**Work to be completed:** Lines from the material below that hold the string "egen" are what is needed; copy each of them.

**Extracted material:**
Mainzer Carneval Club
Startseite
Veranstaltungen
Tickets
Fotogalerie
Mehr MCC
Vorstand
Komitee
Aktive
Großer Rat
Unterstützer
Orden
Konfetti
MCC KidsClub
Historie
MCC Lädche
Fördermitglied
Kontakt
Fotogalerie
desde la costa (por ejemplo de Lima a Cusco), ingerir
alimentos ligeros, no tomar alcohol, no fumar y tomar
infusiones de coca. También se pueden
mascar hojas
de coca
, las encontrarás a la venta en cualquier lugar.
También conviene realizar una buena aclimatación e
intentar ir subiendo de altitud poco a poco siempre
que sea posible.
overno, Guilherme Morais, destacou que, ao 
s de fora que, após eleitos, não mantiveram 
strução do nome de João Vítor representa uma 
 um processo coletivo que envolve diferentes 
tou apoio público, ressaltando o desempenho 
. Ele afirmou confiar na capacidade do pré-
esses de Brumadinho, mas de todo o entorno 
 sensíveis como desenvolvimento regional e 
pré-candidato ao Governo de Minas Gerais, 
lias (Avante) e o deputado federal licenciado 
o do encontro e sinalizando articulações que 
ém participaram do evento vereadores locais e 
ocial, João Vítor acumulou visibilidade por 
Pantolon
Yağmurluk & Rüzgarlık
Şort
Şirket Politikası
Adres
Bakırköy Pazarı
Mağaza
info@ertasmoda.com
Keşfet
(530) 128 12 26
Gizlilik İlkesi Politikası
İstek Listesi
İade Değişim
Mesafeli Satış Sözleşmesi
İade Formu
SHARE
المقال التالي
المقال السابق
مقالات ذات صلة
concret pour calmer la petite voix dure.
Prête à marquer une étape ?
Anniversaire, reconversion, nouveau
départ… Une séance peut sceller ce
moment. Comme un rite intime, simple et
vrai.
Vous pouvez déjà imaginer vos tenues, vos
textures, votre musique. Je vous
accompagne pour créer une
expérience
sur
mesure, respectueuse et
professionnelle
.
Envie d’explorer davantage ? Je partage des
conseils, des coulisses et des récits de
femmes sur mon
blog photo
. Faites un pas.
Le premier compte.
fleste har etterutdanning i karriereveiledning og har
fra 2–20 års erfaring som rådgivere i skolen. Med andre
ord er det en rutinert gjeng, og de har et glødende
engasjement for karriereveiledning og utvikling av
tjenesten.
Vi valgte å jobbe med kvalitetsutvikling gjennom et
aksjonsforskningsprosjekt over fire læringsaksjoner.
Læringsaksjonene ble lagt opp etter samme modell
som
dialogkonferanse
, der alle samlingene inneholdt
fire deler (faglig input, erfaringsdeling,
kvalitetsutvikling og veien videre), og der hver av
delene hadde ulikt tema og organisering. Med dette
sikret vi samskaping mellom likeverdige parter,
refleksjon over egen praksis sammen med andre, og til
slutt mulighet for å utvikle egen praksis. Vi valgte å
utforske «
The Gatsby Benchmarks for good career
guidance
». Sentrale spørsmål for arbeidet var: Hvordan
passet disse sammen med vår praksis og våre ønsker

**Exercise result:**
refleksjon over egen praksis sammen med andre, og til
slutt mulighet for å utvikle egen praksis. Vi valgte å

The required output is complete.